By Steven Eke
BBC Russian affairs analyst
It is an important year in Russian politics, with the country gearing up for crucial national elections.
Police dispersed protesters in Nizhny Novgorod at the weekend
Regional parliamentary elections - dominated by pro-Kremlin parties - have already taken place.
In December, the country elects a new parliament - the State Duma. And in March next year, there will be a vote for a new president.
One of the emerging trends is an apparently growing intolerance of opposition - in its widest definition.
First Russia's chief electoral officer, Alexander Veshnyakov, was ousted.

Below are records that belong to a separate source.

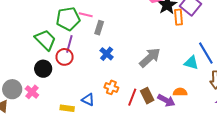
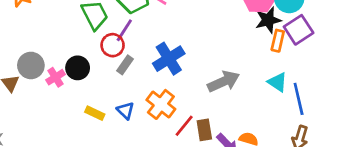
gray rectangle: (99, 28) -> (125, 65), moved
blue cross: (107, 54) -> (169, 59), size x1.6
cyan triangle: (191, 63) -> (277, 82), moved
black circle: (43, 69) -> (78, 68), moved
orange cross: (111, 87) -> (161, 104), size x1.5

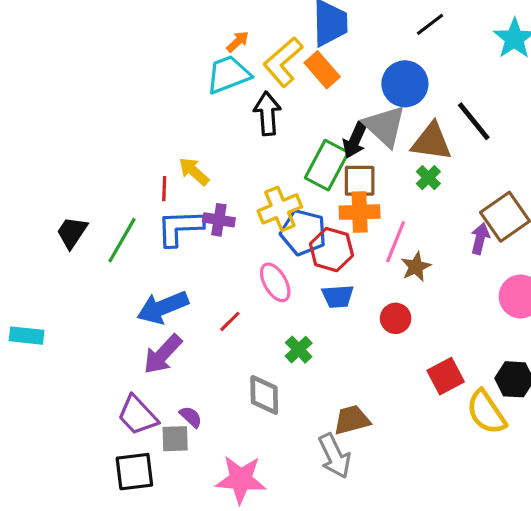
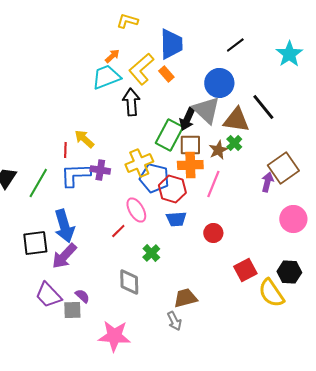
orange rectangle: (322, 70) -> (166, 74), size x0.7
brown star: (416, 267) -> (218, 150), moved
blue arrow: (163, 307) -> (64, 226), turned -84
red line: (230, 321) -> (118, 231), moved
gray arrow: (335, 456) -> (174, 321), size x0.7
black square: (134, 472) -> (35, 243), moved

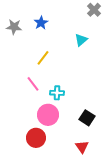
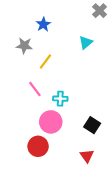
gray star: (14, 27) -> (24, 46), moved

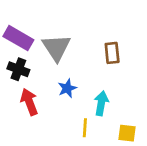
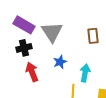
black cross: (18, 69) -> (24, 48), turned -35

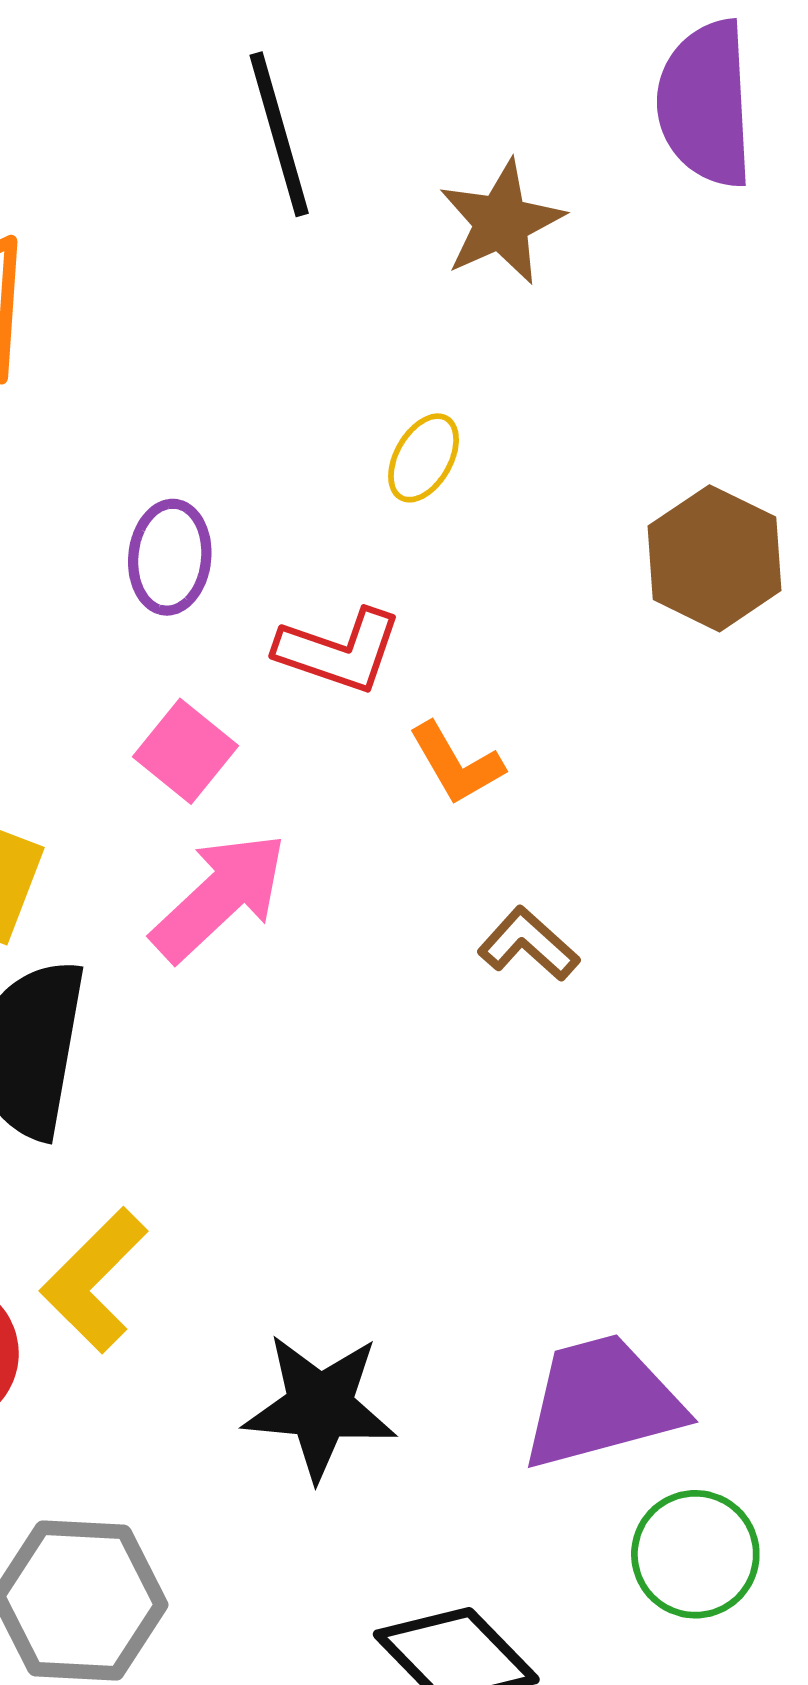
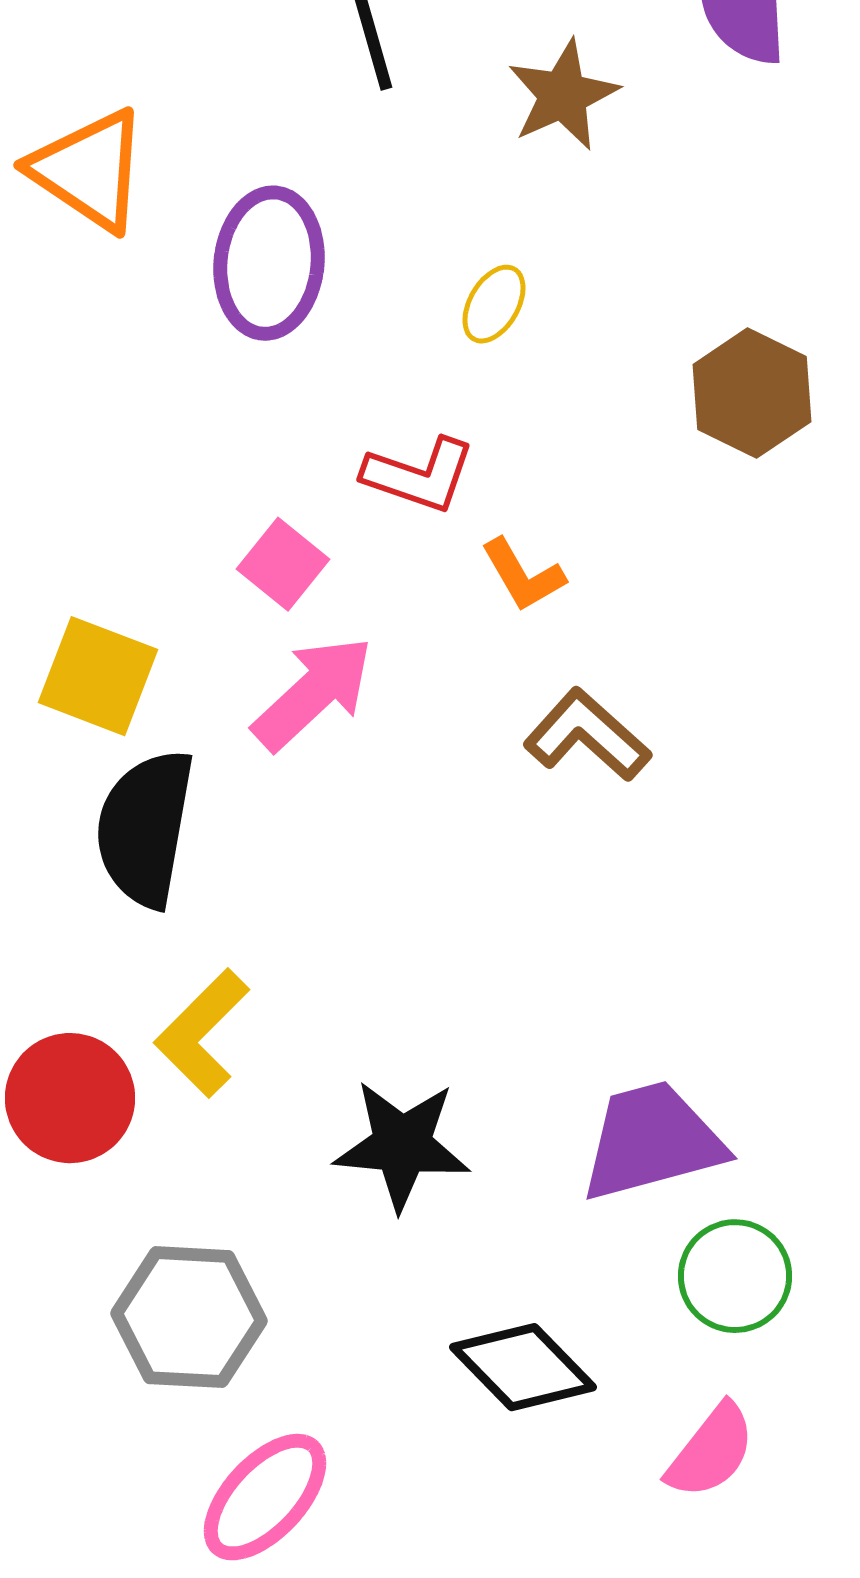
purple ellipse: (170, 557) -> (269, 263), moved, size x1.5
brown L-shape: (528, 944) -> (587, 735), size x1.4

Over recent months, the authorities' response to unauthorised demonstrations by opposition groups has become noticeably more violent
An otherwise loyal servant of the Kremlin, he had spoken out about what he viewed as unfair advantages enjoyed by the main political party, United Russia.
Last year, he surprised many observers by warning of the danger of "Soviet-style elections".
Then, the Russian Supreme Court shut down the liberal Republican Party.
The authorities said it had failed to achieve the minimum membership required for official registration.
The party itself insisted it was being targeted for political reasons, and pledged to appeal to the European Court of Human Rights.
This weekend, two events reflecting the polarisation of Russian political life took place.
A big pro-Putin rally was held in central Moscow on Sunday
More than 15,000 supporters of the pro-Kremlin youth movement Nashi (Our People) met on Sunday to celebrate seven years of Vladimir Putin's presidency.
Denouncing the former prime minister and now opposition leader, Mikhail Kasyanov, as a "traitor", members read out patriotic speeches and poems.
A day earlier, the authorities in Russia's fourth city, Nizhny Novgorod, were ready and waiting to deal with the participants of the latest "march of those who disagree".
These demonstrations, which bring together a motley array of opposition activists, have now been organised in a number of cities.
In Russia, demonstrations have to be authorised by local authorities before they can go ahead. Without such authorisation, the organisers and demonstrators are knowingly breaking the law.
However, opposition groups insist they are denied permission to demonstrate as a matter of routine, even when they pledge to maintain safety and order.
Increasingly, the authorities act to prevent would-be participants from getting to where they intend to demonstrate. Roadblocks and passport checks are often used.
Over recent months, the authorities' response to unauthorised demonstrations by opposition groups has become noticeably more violent.
Footage of riot police beating demonstrators in Russia draws little criticism from the West, where many governments appear to have given up trying to influence Moscow.
Yet even without heavy-handed action from the authorities, the liberal opposition would be marginalised.
Its ideas are associated in the minds of many Russians with the suffering of the 1990s.
There is little willingness to listen to a pro-Western agenda when many mainstream politicians increasingly play the nationalist card.
So is the authorities' response a sign of growing nervousness?
Russian electoral politics is scarcely centred on discussion of issues, platforms, competing policies or ideas. Increasingly, to question the status quo is to be branded unpatriotic or "oppositional".
Yet a lot is at stake in the forthcoming elections. They matter precisely because they will determine where power should reside.
In modern-day Russia, "power" extends into something far beyond a seat in parliament or government. It encompasses money, property, media and industrial ownership.
Some analysts describe the clan, caste or class that now rules and owns Russia as a new oligarchy.
Whichever term best fits, it certainly does not want to see elections undermine its position, and appears to be acting to shore itself up well in advance.